### PROBLEM TO WORK ON
Across the listing, how many lines contain "kita"? The reply is the number alone.

____

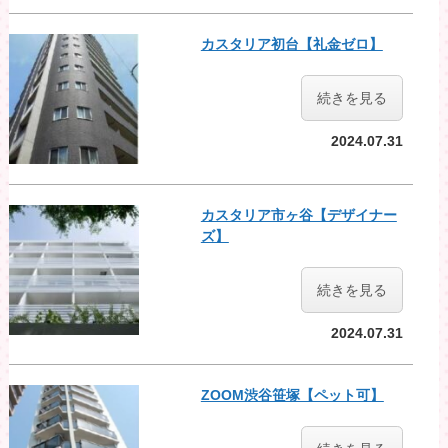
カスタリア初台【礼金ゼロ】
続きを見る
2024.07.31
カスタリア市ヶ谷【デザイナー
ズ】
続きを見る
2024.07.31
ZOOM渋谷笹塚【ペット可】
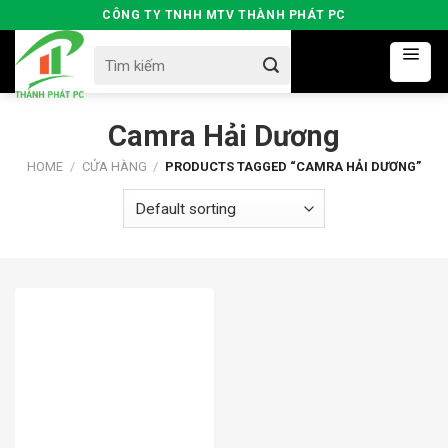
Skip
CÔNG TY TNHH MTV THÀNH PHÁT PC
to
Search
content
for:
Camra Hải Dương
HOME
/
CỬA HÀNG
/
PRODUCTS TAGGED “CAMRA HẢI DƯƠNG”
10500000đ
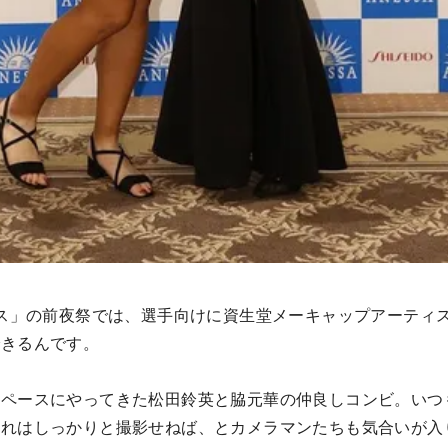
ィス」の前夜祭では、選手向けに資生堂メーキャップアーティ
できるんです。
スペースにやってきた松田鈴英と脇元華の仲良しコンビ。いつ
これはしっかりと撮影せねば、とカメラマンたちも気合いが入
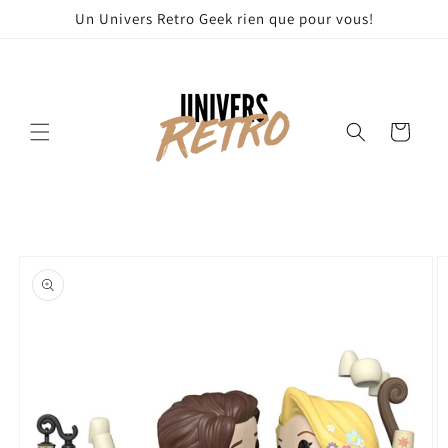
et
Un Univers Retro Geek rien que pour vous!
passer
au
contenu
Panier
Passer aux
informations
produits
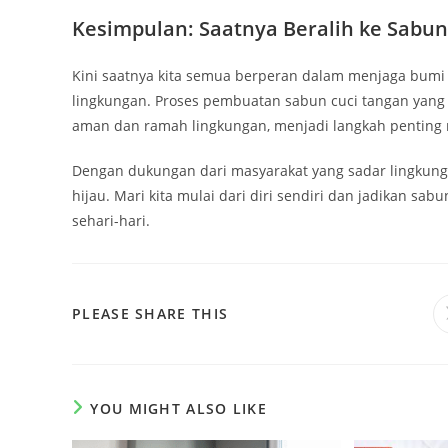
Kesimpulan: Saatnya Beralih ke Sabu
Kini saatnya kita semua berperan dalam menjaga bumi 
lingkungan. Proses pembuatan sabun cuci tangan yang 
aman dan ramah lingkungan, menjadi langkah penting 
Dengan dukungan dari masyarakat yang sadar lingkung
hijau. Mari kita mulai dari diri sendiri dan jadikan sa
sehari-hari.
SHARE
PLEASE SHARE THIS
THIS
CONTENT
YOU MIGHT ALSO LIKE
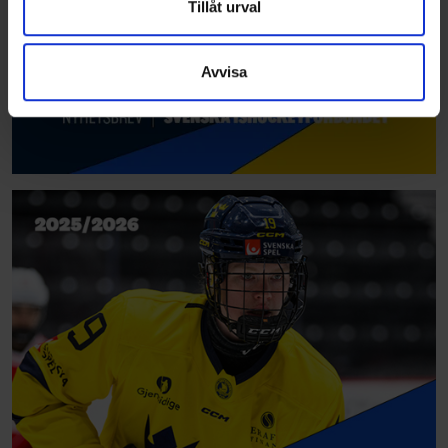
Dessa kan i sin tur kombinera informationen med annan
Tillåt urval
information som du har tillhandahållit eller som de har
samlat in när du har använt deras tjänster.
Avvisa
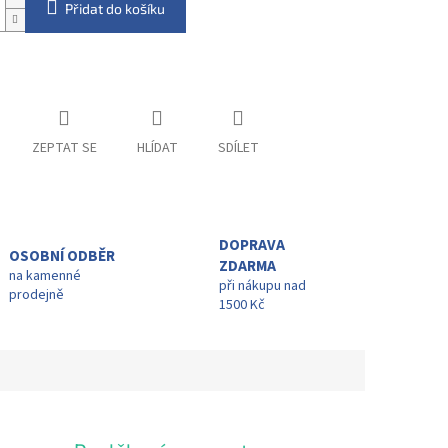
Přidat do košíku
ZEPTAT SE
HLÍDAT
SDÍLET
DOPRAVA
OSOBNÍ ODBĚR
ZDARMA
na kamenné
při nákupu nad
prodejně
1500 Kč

____

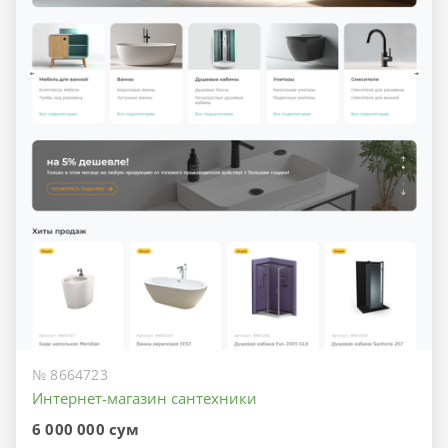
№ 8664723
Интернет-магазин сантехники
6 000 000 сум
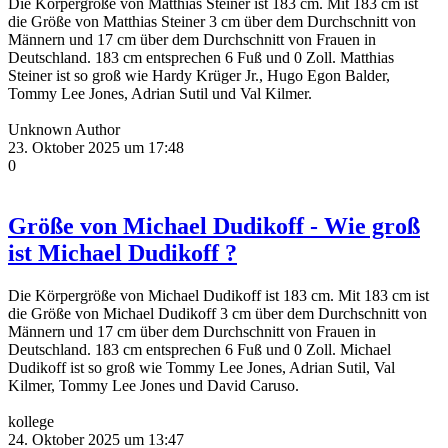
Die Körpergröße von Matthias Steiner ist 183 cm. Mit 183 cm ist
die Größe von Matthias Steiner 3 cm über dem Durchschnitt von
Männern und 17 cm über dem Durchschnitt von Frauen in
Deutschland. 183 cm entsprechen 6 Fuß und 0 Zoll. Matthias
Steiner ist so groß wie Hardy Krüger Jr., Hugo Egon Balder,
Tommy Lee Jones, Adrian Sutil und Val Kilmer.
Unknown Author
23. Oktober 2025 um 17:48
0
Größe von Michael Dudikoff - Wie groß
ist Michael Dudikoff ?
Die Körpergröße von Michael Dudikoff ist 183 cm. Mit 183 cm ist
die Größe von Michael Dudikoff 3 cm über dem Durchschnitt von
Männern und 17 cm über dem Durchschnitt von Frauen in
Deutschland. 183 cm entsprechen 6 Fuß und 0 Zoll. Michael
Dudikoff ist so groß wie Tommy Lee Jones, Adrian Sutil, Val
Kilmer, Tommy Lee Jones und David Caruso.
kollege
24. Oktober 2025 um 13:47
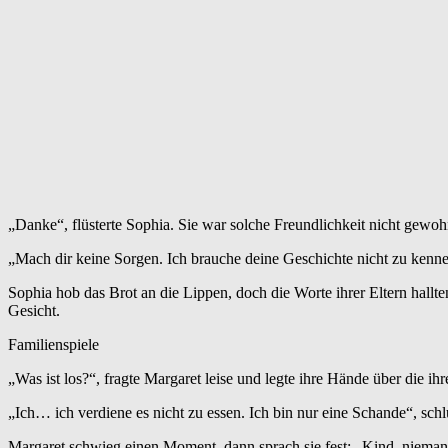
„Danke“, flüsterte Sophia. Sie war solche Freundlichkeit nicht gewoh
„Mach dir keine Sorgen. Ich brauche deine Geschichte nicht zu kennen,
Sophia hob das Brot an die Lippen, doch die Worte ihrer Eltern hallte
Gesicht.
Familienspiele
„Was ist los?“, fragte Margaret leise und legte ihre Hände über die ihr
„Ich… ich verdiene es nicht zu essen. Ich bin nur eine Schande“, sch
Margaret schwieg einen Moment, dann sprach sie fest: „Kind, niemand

____

### EXERCISE OUTPUT
2